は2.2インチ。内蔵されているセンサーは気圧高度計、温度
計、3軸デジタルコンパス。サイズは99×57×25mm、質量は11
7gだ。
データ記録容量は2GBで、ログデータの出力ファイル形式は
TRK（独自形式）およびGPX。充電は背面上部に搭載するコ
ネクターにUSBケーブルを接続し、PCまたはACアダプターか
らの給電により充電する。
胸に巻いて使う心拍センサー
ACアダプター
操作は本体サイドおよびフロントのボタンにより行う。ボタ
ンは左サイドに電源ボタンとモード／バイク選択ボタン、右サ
──────────
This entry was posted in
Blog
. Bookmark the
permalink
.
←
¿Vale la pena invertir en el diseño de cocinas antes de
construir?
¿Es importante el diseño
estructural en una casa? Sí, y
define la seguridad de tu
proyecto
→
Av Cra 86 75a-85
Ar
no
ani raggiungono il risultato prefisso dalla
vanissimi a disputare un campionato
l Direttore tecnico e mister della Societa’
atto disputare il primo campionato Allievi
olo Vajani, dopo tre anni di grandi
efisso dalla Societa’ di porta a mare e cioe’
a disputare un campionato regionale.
──────────
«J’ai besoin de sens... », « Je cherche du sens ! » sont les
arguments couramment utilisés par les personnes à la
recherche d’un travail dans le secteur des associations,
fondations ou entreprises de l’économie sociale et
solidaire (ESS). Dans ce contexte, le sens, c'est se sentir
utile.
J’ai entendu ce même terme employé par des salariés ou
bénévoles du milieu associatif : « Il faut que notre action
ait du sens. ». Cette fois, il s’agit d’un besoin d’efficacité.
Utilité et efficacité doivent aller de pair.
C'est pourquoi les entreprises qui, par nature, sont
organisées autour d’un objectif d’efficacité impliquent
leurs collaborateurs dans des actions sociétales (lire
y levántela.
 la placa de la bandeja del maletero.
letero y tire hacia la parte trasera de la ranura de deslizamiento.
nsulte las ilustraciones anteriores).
──────────
* **WORK ITEM**
In the entries above, find the line holding "TRK（独自形式）およびGPX。充電は背面上部に搭載するコ" and the line holding "ンは左サイドに電源ボタンとモード／バイク選択ボタン、右サ"; print both of them and every line between, exactly, and nothing else.

* **YOUR SOLUTION**
TRK（独自形式）およびGPX。充電は背面上部に搭載するコ
ネクターにUSBケーブルを接続し、PCまたはACアダプターか
らの給電により充電する。
胸に巻いて使う心拍センサー
ACアダプター
操作は本体サイドおよびフロントのボタンにより行う。ボタ
ンは左サイドに電源ボタンとモード／バイク選択ボタン、右サ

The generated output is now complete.